*Directions for this task*: The answer must consist of every line in the data below that holds the word "xmlns".

[Dataset records]
━━━
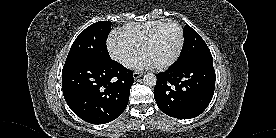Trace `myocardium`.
I'll return each instance as SVG.
<instances>
[{
    "label": "myocardium",
    "instance_id": "myocardium-1",
    "mask_svg": "<svg viewBox=\"0 0 276 138\" xmlns=\"http://www.w3.org/2000/svg\"><path fill=\"white\" fill-rule=\"evenodd\" d=\"M167 23H172L174 24L178 30H179V34H180V42H179V46H178V49L175 53V55L173 56V58L171 60H169L168 62L162 64V65H158L156 66L157 69H160V70H164V69H167L169 67H171L180 57L181 53H182V50H183V47H184V43H185V33H184V29L182 27V25L174 20V19H164L162 20L160 23H158L153 29L152 31L149 33L148 37L146 38V40L144 41L142 47H141V52L142 54H144V52L146 51V49L151 45V43L154 41L156 35H157V32L159 31V29L164 25V24H167Z\"/></svg>",
    "mask_w": 276,
    "mask_h": 138
}]
</instances>
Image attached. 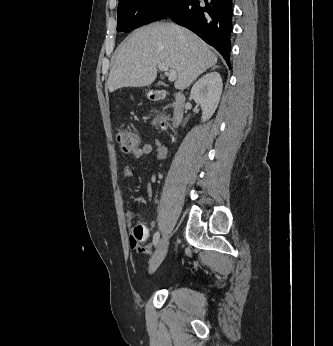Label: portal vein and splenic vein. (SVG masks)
Here are the masks:
<instances>
[{
  "mask_svg": "<svg viewBox=\"0 0 333 346\" xmlns=\"http://www.w3.org/2000/svg\"><path fill=\"white\" fill-rule=\"evenodd\" d=\"M158 68L165 72V75L168 76V80L169 81H175L177 78V73L176 71H174L173 69H169V67L167 65H165L164 63H160L158 64Z\"/></svg>",
  "mask_w": 333,
  "mask_h": 346,
  "instance_id": "18ae733b",
  "label": "portal vein and splenic vein"
}]
</instances>
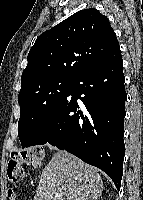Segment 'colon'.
<instances>
[{"instance_id":"obj_1","label":"colon","mask_w":143,"mask_h":200,"mask_svg":"<svg viewBox=\"0 0 143 200\" xmlns=\"http://www.w3.org/2000/svg\"><path fill=\"white\" fill-rule=\"evenodd\" d=\"M43 158L44 151L39 147H29L11 153L6 168V176L10 184V188L8 189V197L10 200H14L16 196L14 186L24 178V167L29 166L37 169L41 166Z\"/></svg>"}]
</instances>
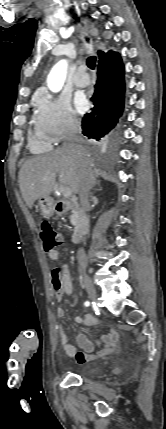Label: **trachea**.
<instances>
[{"mask_svg":"<svg viewBox=\"0 0 166 429\" xmlns=\"http://www.w3.org/2000/svg\"><path fill=\"white\" fill-rule=\"evenodd\" d=\"M95 65H96V57L95 56H91L87 59V66L90 69H95Z\"/></svg>","mask_w":166,"mask_h":429,"instance_id":"obj_1","label":"trachea"}]
</instances>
━━━
*Solved exercise*:
    "mask_svg": "<svg viewBox=\"0 0 276 138\" xmlns=\"http://www.w3.org/2000/svg\"><path fill=\"white\" fill-rule=\"evenodd\" d=\"M167 23H172L174 24L178 30H179V34H180V42H179V46H178V49L175 53V55L173 56V58L171 60H169L168 62L162 64V65H158L156 66L157 69H160V70H164V69H167L169 67H171L180 57L181 53H182V50H183V47H184V43H185V33H184V29L182 27V25L174 20V19H164L162 20L160 23H158L153 29L152 31L149 33L148 37L146 38V40L144 41L142 47H141V52L142 54H144V52L146 51V49L151 45V43L154 41L156 35H157V32L159 31V29L164 25V24H167Z\"/></svg>",
  "mask_svg": "<svg viewBox=\"0 0 333 346\" xmlns=\"http://www.w3.org/2000/svg\"><path fill=\"white\" fill-rule=\"evenodd\" d=\"M158 68L165 72V75L168 76V80L169 81H175L177 78V73L176 71H174L173 69H169V67L167 65H165L164 63H160L158 64Z\"/></svg>",
[{"instance_id":"obj_1","label":"colon","mask_w":143,"mask_h":200,"mask_svg":"<svg viewBox=\"0 0 143 200\" xmlns=\"http://www.w3.org/2000/svg\"><path fill=\"white\" fill-rule=\"evenodd\" d=\"M43 158L44 151L39 147H29L11 153L6 168V176L10 184V188L8 189V197L10 200H14L16 196L14 186L24 178V167L29 166L37 169L41 166Z\"/></svg>"}]
[{"mask_svg":"<svg viewBox=\"0 0 166 429\" xmlns=\"http://www.w3.org/2000/svg\"><path fill=\"white\" fill-rule=\"evenodd\" d=\"M95 65H96V57L95 56H91L87 59V66L90 69H95Z\"/></svg>","mask_w":166,"mask_h":429,"instance_id":"obj_1","label":"trachea"}]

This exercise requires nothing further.